Concentrations are in micrograms for all antibiotics except bacitracin, for which the concentration is in units.

Tectiviral lysogeny has a negative impact on biofilm formation.

In order to evaluate the impact of lysogeny on biofilm development, strain GBJ002 and lysogens GBJ002/GIL01 and GBJ002/GIL16 were tested for their ability to adhere to an abiotic surface (polystyrene microtiter plates) after incubation for 48 h under static conditions. Biofilms were quantified by crystal violet staining. The biofilms produced by the strains were of the type of a biofilm ring at the side of the well surface at the liquid-air interface (Fig. 4a). On the basis of the OD₅₉₅ of the solubilized dye, strong differences were found between the nonlysogenic and lysogenic strains (Fig. 4b). Statistical analysis indicated that nonlysogenic strain GBJ002 produced a significantly (Tukey's test, P < 0.05) larger mass of biofilm than the two lysogenic strains. Comparison of the biofilm formation reduction between lysogenic strains GBJ002/GIL01 and GBJ002/GIL16 showed that it was not statistically significant (Tukey's test, P > 0.05). Consequently, tectiviral lysogeny negatively affects the biofilm formation ability in B. thuringiensis, regardless of the tectiviruses tested.
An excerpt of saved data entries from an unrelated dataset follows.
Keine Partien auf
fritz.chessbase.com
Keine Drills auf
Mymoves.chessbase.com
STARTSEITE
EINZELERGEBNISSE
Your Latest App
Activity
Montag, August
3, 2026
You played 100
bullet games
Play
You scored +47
FIG 4 — Biofilm formation of *B. thuringiensis* serovar israelensis strain GBJ002 and derivative lysogenic strains GBJ002/GIL01 and GBJ002/GIL16. (a) Biofilm formation at the air-liquid interface by nonlysogenic strain GBJ002. Arrow, the pellicle ring stained by crystal violet. (b) Biofilm quantification determined by the crystal violet staining method using measurement of the absorbance at 595 nm. Each plotted datum represents the average of five replicate wells. The error bars indicate the standard deviation values. Means with different letters (A, B) indicate significant differences (Tukey's test, P < 0.05).

Tectiviral lysogeny enhances swarming motility.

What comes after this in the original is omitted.